How can I find the process id and stop the process that is running on port 8080 on a Mac?
On Ubuntu this works:
ps -aux
and I can find the process and run:
kill -9 pid
ps -aux
didn't seem to work, how can I do this on Mac OS X Lion?
For historical reasons, ps
's options are a tangled and inconsistent mess. On OS X Lion, any of these should work:
ps -ax
ps -e
ps aux # this displays in a different format
I don't have an ubuntu box handy to test, but according to the man page, ps -aux
isn't the right way to do it there either:
Note that "ps -aux" is distinct from "ps aux". The POSIX and UNIX
standards require that "ps -aux" print all processes owned by a user
named "x", as well as printing all processes that would be selected by
the -a option. If the user named "x" does not exist, this ps may
interpret the command as "ps aux" instead and print a warning. This
behavior is intended to aid in transitioning old scripts and habits. It
is fragile, subject to change, and thus should not be relied upon.

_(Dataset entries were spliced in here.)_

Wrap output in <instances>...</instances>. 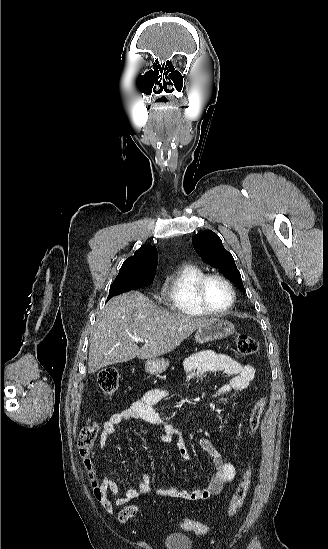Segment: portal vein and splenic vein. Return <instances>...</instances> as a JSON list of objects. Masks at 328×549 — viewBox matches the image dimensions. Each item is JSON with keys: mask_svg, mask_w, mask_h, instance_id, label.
Here are the masks:
<instances>
[{"mask_svg": "<svg viewBox=\"0 0 328 549\" xmlns=\"http://www.w3.org/2000/svg\"><path fill=\"white\" fill-rule=\"evenodd\" d=\"M133 341H143V339H141V337H132Z\"/></svg>", "mask_w": 328, "mask_h": 549, "instance_id": "18ae733b", "label": "portal vein and splenic vein"}]
</instances>
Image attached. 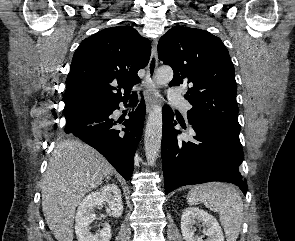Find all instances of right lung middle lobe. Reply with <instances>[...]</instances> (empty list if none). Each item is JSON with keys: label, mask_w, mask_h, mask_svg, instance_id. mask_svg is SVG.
Wrapping results in <instances>:
<instances>
[{"label": "right lung middle lobe", "mask_w": 295, "mask_h": 241, "mask_svg": "<svg viewBox=\"0 0 295 241\" xmlns=\"http://www.w3.org/2000/svg\"><path fill=\"white\" fill-rule=\"evenodd\" d=\"M75 114H69V115H65L66 119H70L72 116H74Z\"/></svg>", "instance_id": "right-lung-middle-lobe-1"}]
</instances>
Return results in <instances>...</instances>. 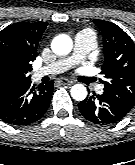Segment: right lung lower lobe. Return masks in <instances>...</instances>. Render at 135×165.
Masks as SVG:
<instances>
[{"mask_svg":"<svg viewBox=\"0 0 135 165\" xmlns=\"http://www.w3.org/2000/svg\"><path fill=\"white\" fill-rule=\"evenodd\" d=\"M53 81L38 87L27 81L0 82V117L7 123L29 124L40 119L49 107Z\"/></svg>","mask_w":135,"mask_h":165,"instance_id":"right-lung-lower-lobe-1","label":"right lung lower lobe"}]
</instances>
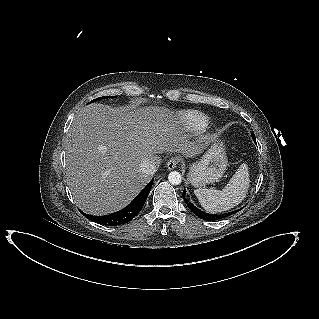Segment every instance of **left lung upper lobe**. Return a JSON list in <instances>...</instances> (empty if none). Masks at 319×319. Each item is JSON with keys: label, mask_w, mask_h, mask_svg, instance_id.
<instances>
[{"label": "left lung upper lobe", "mask_w": 319, "mask_h": 319, "mask_svg": "<svg viewBox=\"0 0 319 319\" xmlns=\"http://www.w3.org/2000/svg\"><path fill=\"white\" fill-rule=\"evenodd\" d=\"M252 138H253V140H256V139H255V135H254V133H252Z\"/></svg>", "instance_id": "left-lung-upper-lobe-1"}]
</instances>
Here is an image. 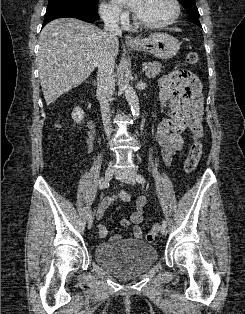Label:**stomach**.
Masks as SVG:
<instances>
[{
  "mask_svg": "<svg viewBox=\"0 0 245 314\" xmlns=\"http://www.w3.org/2000/svg\"><path fill=\"white\" fill-rule=\"evenodd\" d=\"M130 47L136 51L149 52L155 57L165 60L174 57L180 48L176 38L167 33H152L149 37L140 39Z\"/></svg>",
  "mask_w": 245,
  "mask_h": 314,
  "instance_id": "0dacf381",
  "label": "stomach"
}]
</instances>
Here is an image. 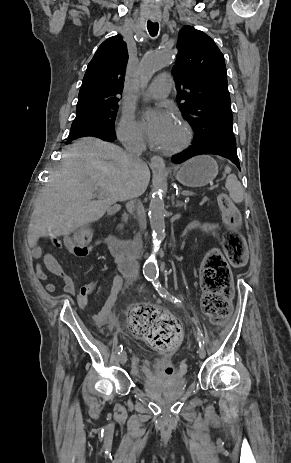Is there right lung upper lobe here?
Listing matches in <instances>:
<instances>
[{
    "mask_svg": "<svg viewBox=\"0 0 291 463\" xmlns=\"http://www.w3.org/2000/svg\"><path fill=\"white\" fill-rule=\"evenodd\" d=\"M128 61L121 35L105 40L88 64L79 91L76 117L118 103Z\"/></svg>",
    "mask_w": 291,
    "mask_h": 463,
    "instance_id": "1",
    "label": "right lung upper lobe"
}]
</instances>
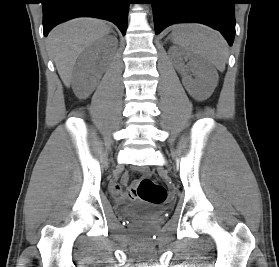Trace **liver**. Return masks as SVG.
<instances>
[{"mask_svg":"<svg viewBox=\"0 0 279 267\" xmlns=\"http://www.w3.org/2000/svg\"><path fill=\"white\" fill-rule=\"evenodd\" d=\"M110 32L105 21L95 18H77L55 27L47 37L57 71L68 87L78 56L96 39Z\"/></svg>","mask_w":279,"mask_h":267,"instance_id":"6515ba94","label":"liver"}]
</instances>
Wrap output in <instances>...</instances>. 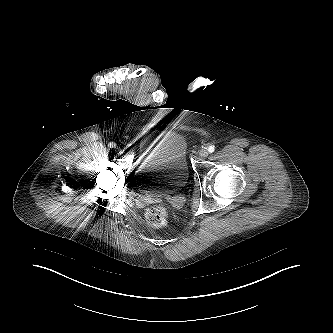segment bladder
Instances as JSON below:
<instances>
[{"instance_id":"bladder-1","label":"bladder","mask_w":333,"mask_h":333,"mask_svg":"<svg viewBox=\"0 0 333 333\" xmlns=\"http://www.w3.org/2000/svg\"><path fill=\"white\" fill-rule=\"evenodd\" d=\"M187 151V139L181 132L162 135L136 167V190L145 195L167 196L184 188L189 178Z\"/></svg>"}]
</instances>
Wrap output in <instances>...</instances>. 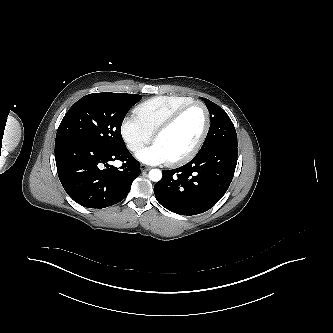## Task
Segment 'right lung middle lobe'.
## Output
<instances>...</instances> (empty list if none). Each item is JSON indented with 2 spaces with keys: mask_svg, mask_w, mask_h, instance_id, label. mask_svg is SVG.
<instances>
[{
  "mask_svg": "<svg viewBox=\"0 0 333 333\" xmlns=\"http://www.w3.org/2000/svg\"><path fill=\"white\" fill-rule=\"evenodd\" d=\"M141 96L127 93H93L78 100L65 114L56 140H72L106 150L125 147L121 125Z\"/></svg>",
  "mask_w": 333,
  "mask_h": 333,
  "instance_id": "obj_1",
  "label": "right lung middle lobe"
}]
</instances>
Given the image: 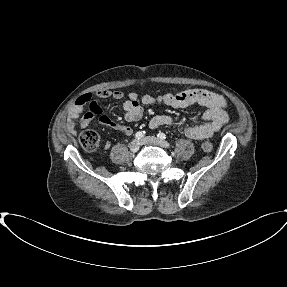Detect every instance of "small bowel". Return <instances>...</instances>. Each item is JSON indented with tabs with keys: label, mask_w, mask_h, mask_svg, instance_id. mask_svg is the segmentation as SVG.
<instances>
[{
	"label": "small bowel",
	"mask_w": 287,
	"mask_h": 287,
	"mask_svg": "<svg viewBox=\"0 0 287 287\" xmlns=\"http://www.w3.org/2000/svg\"><path fill=\"white\" fill-rule=\"evenodd\" d=\"M96 98H112L117 101H123L124 118L129 122L138 121L142 117L143 109L141 104L163 103L173 108H185L193 104L202 105L205 107L202 123L198 126H185L182 130L185 136L194 140L211 137L228 121V115L225 111V99L218 94L204 90H186L177 94L166 93L160 96L145 94L141 97H139L137 92L131 91L127 94L126 99L122 91L101 90L95 94H84L76 99L67 121V130L70 133L74 134L77 126L80 129H84L94 119H97L103 126L112 128L127 136L132 134L133 130L131 127L119 125L106 116ZM85 105H89V111L81 116ZM172 124L173 120L165 115L154 116L149 122V126L152 129ZM105 147L109 148L110 144L106 143Z\"/></svg>",
	"instance_id": "small-bowel-1"
}]
</instances>
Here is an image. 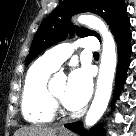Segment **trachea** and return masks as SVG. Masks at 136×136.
<instances>
[{
  "label": "trachea",
  "instance_id": "trachea-1",
  "mask_svg": "<svg viewBox=\"0 0 136 136\" xmlns=\"http://www.w3.org/2000/svg\"><path fill=\"white\" fill-rule=\"evenodd\" d=\"M94 56H99V53H98V52H95V53H94Z\"/></svg>",
  "mask_w": 136,
  "mask_h": 136
}]
</instances>
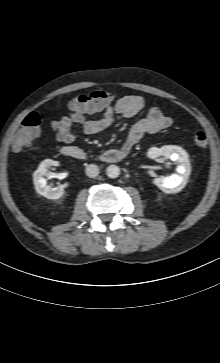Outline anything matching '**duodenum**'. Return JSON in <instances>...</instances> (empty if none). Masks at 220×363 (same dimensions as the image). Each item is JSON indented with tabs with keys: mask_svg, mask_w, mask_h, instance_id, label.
Masks as SVG:
<instances>
[{
	"mask_svg": "<svg viewBox=\"0 0 220 363\" xmlns=\"http://www.w3.org/2000/svg\"><path fill=\"white\" fill-rule=\"evenodd\" d=\"M61 153L66 157L80 161L89 159V154L85 150L73 146L62 147ZM128 153L129 149L125 148L124 146L120 149H110L101 154L100 160L105 163H117L125 159Z\"/></svg>",
	"mask_w": 220,
	"mask_h": 363,
	"instance_id": "duodenum-1",
	"label": "duodenum"
}]
</instances>
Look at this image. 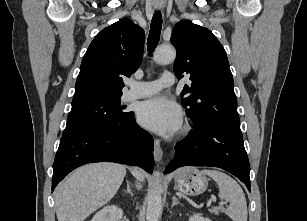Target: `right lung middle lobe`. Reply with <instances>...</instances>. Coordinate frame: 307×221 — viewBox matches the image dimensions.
<instances>
[{"instance_id": "right-lung-middle-lobe-1", "label": "right lung middle lobe", "mask_w": 307, "mask_h": 221, "mask_svg": "<svg viewBox=\"0 0 307 221\" xmlns=\"http://www.w3.org/2000/svg\"><path fill=\"white\" fill-rule=\"evenodd\" d=\"M120 97L72 103V109L68 115L66 128L62 136L126 117L128 112L122 111Z\"/></svg>"}]
</instances>
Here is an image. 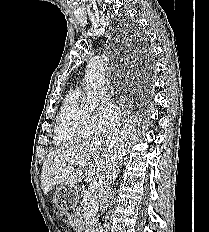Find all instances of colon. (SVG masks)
<instances>
[{"mask_svg":"<svg viewBox=\"0 0 209 232\" xmlns=\"http://www.w3.org/2000/svg\"><path fill=\"white\" fill-rule=\"evenodd\" d=\"M62 219L65 222H70V215L69 214H65L64 212L61 213Z\"/></svg>","mask_w":209,"mask_h":232,"instance_id":"colon-1","label":"colon"}]
</instances>
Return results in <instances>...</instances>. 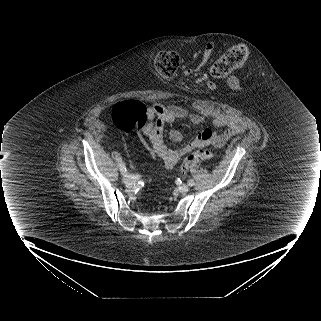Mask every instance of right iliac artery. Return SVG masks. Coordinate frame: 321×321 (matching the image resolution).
I'll list each match as a JSON object with an SVG mask.
<instances>
[{"instance_id": "82829eb1", "label": "right iliac artery", "mask_w": 321, "mask_h": 321, "mask_svg": "<svg viewBox=\"0 0 321 321\" xmlns=\"http://www.w3.org/2000/svg\"><path fill=\"white\" fill-rule=\"evenodd\" d=\"M120 171H121V173L124 175V176H129L128 174H127V169H126V167H125V164L121 161L120 162ZM129 177H131V176H129Z\"/></svg>"}]
</instances>
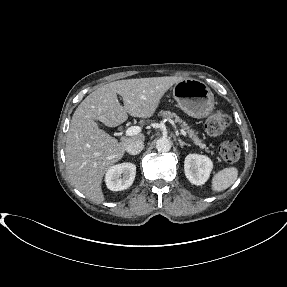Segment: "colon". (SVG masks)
<instances>
[{"label": "colon", "mask_w": 287, "mask_h": 287, "mask_svg": "<svg viewBox=\"0 0 287 287\" xmlns=\"http://www.w3.org/2000/svg\"><path fill=\"white\" fill-rule=\"evenodd\" d=\"M230 123V116L226 112L219 110L206 120L205 132L211 137L218 136ZM219 154L224 161L234 163L240 158V147L235 140H227L220 145Z\"/></svg>", "instance_id": "5ec220e1"}]
</instances>
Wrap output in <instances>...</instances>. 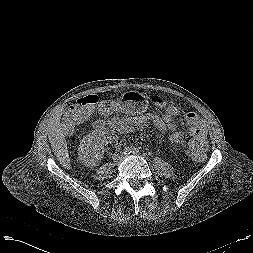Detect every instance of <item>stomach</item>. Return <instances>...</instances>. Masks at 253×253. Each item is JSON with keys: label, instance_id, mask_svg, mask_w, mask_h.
<instances>
[{"label": "stomach", "instance_id": "obj_1", "mask_svg": "<svg viewBox=\"0 0 253 253\" xmlns=\"http://www.w3.org/2000/svg\"><path fill=\"white\" fill-rule=\"evenodd\" d=\"M149 102L147 97L138 91H128L123 93L117 101H102L101 111L110 113L120 111L128 115H140L148 110Z\"/></svg>", "mask_w": 253, "mask_h": 253}]
</instances>
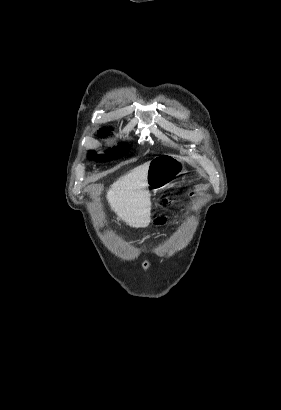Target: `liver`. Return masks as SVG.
Segmentation results:
<instances>
[{"mask_svg":"<svg viewBox=\"0 0 281 410\" xmlns=\"http://www.w3.org/2000/svg\"><path fill=\"white\" fill-rule=\"evenodd\" d=\"M149 162H146L115 181L107 191V200L118 219L134 228L150 223L151 201L146 190Z\"/></svg>","mask_w":281,"mask_h":410,"instance_id":"6515ba94","label":"liver"}]
</instances>
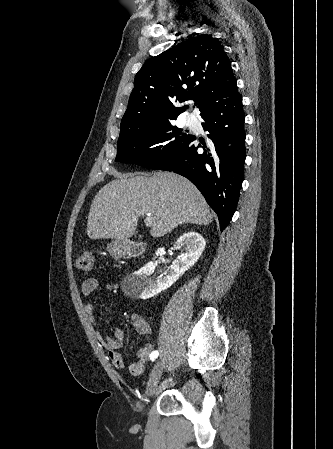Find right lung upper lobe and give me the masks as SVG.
<instances>
[{
  "label": "right lung upper lobe",
  "instance_id": "obj_1",
  "mask_svg": "<svg viewBox=\"0 0 333 449\" xmlns=\"http://www.w3.org/2000/svg\"><path fill=\"white\" fill-rule=\"evenodd\" d=\"M237 93L223 46L209 34L197 35L144 63L136 74L118 141L175 120L186 109L175 107L176 102L194 100L202 115Z\"/></svg>",
  "mask_w": 333,
  "mask_h": 449
}]
</instances>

If you wish to find and kill all processes which conform to a string, you can also use the following on a Mac OSX:
ps aux | grep <string> | awk '{print $1}' | <sudo> xargs kill -9
Basically what this will do is that it will find (grep) all the processes currently running on your system matching the , AWK gets the PID, which in the PS command is the second column and the last one takes the arguments from AWK and kills the processes.
Use SUDO, only if the current user does not have some rights to kill a process and if you have SUDO access on your system.
I believe ps -ef
on Mac is nearly equivalent to ps -aux
on linux.
To get what PID has port 8080 in use: lsof -P | grep 8080
The fields map out to:
[mini-nevie:~] nevinwilliams% lsof -P | head -1
COMMAND PID USER FD TYPE DEVICE SIZE/OFF NODE NAME
I started up ttcp -rs
which listens on port 5001.
mini-nevie:~] nevinwilliams% lsof -P | grep 5001
ttcp 27999 nevinwilliams 3u IPv4 0xb70c1f66028d6961 0t0 TCP *:5001 (LISTEN)
and indeed, PID 27999 corresponds to the PID of the ttcp
process I launched.
ps aux
(without the dash) on OS X. ps -ef
includes different columns and uses a different format.
To stay up to date, for macOS:
ps -e | grep python | awk '{print "sudo kill -9", $1}' | sh
For Linux:
ps -ax | grep python | awk '{print "sudo kill -9", $1}' | sh
kill -9 pid
until after you've tried justkill pid
. Many processes will have signal handlers which will clean up their use of resources, cleanly close connections and other pre-shutdown tasks. If you kill with -9, the process dies immediately without doing the cleanup. Killing without -9 will work most of the time.